Agrigento looks at what happens when a group of people, for whom ordinary life is not enough, meet in modern–day Agrigento, a town in southern Sicily with a long history, as well as one which reflects modern Sicilian culture.
These people include an odd elderly doctor, Pausanias Anchite (who immerses himself in the story of ancient Akragas, guided by the great philosopher of the city, Empedocles); his daughter Isabella, a painter who seeks redemption, not through art, but in an unforeseeable personal fate; an outlaw called Gaetano, who hides there while pondering over his life, shooting down popular myths concerning organized crime; a Greek man called Linos, who chooses to flee and to return to his first love in order to save himself from boredom and from his homeland’s collapse; and an unfrocked Catholic priest, who together with his brother, remembers people and events of another, unknown Sicily.
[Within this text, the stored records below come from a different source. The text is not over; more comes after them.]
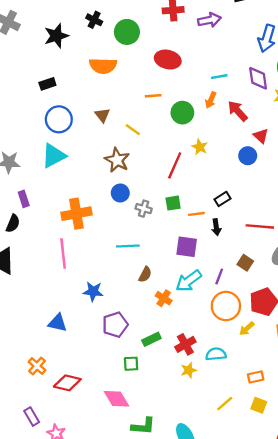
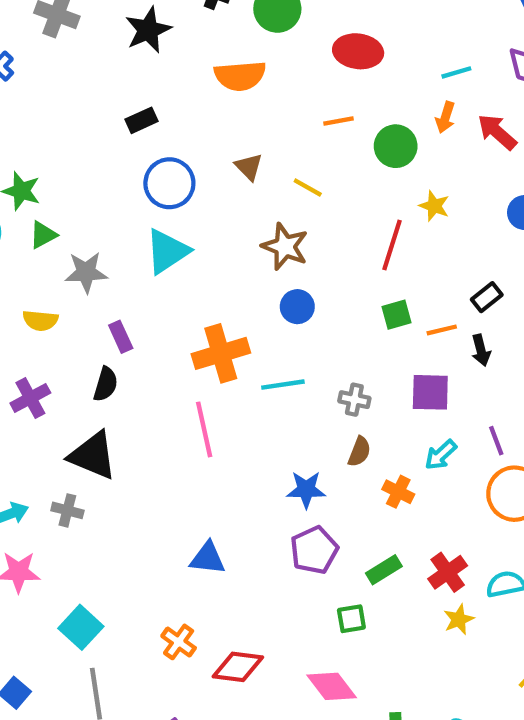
gray cross: (144, 209) -> (354, 400), moved
cyan line: (128, 246) -> (283, 385), moved
purple line: (219, 277) -> (496, 441), turned -35
cyan arrow: (189, 281) -> (441, 455), size x0.7
blue star: (93, 291) -> (306, 490), moved

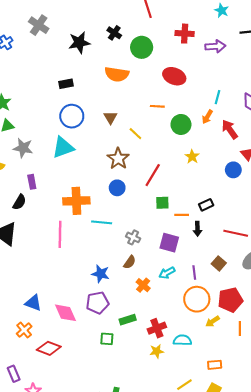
cyan line: (456, 72) -> (217, 97), turned -72
red line: (392, 245) -> (153, 175), moved
blue triangle: (208, 558) -> (33, 303), moved
pink diamond: (332, 686) -> (66, 313), moved

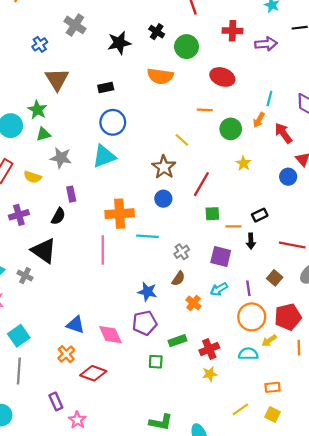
brown triangle: (110, 117) -> (57, 79), moved, size x1.6
gray cross: (133, 237) -> (182, 252), turned 32
cyan semicircle: (182, 340) -> (248, 354), moved

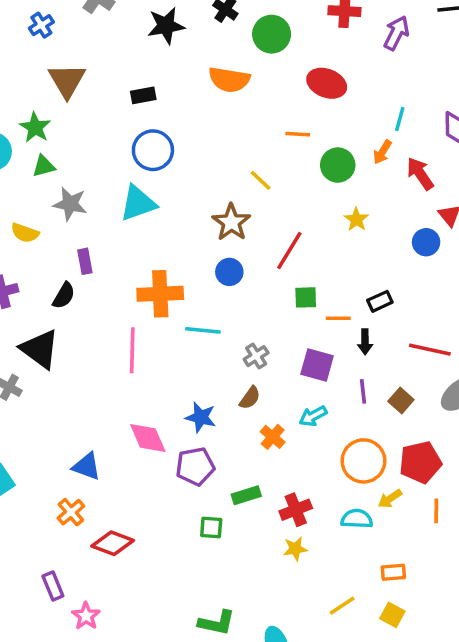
purple arrow: (266, 44) -> (396, 33), turned -60
purple line: (248, 288) -> (363, 391), moved
pink diamond: (110, 335) -> (148, 438), moved

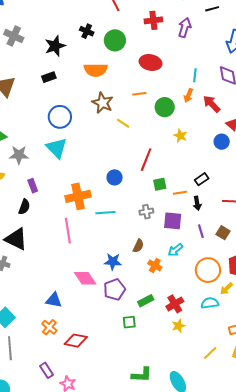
black rectangle: (143, 95) -> (49, 77), moved
cyan triangle: (138, 203) -> (57, 148), turned -45
brown star: (231, 222) -> (103, 103), moved
gray cross: (256, 356) -> (146, 212), moved, turned 32

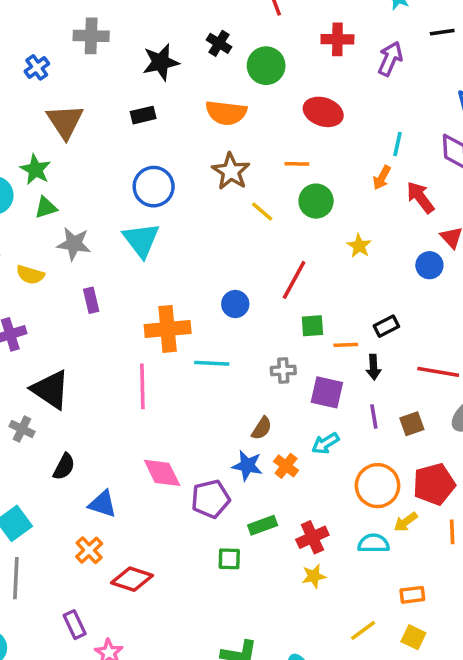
gray cross: (14, 36) -> (91, 36), turned -30
green circle: (165, 107) -> (316, 201), moved
black semicircle: (24, 207) -> (64, 467), moved
brown square: (223, 233) -> (412, 424), turned 32
blue star: (113, 262) -> (247, 466), moved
The story initially follows the parallel lives of the characters and gradually escalates on multiple levels. Agrigento is a book that is a hymn to Sicily beyond stereotypes and preconceptions, but also a hymn to the real life we miss out on, when we surrender ourselves to obsessions. It is a classical, realistic novel, with a solid architecture and a magical atmosphere, which attracts and captures the reader in search of literature of a high standard. A book that entertains, cultivates, gets one thinking and defends the hope for a true life via the vivid landscape of European intellect.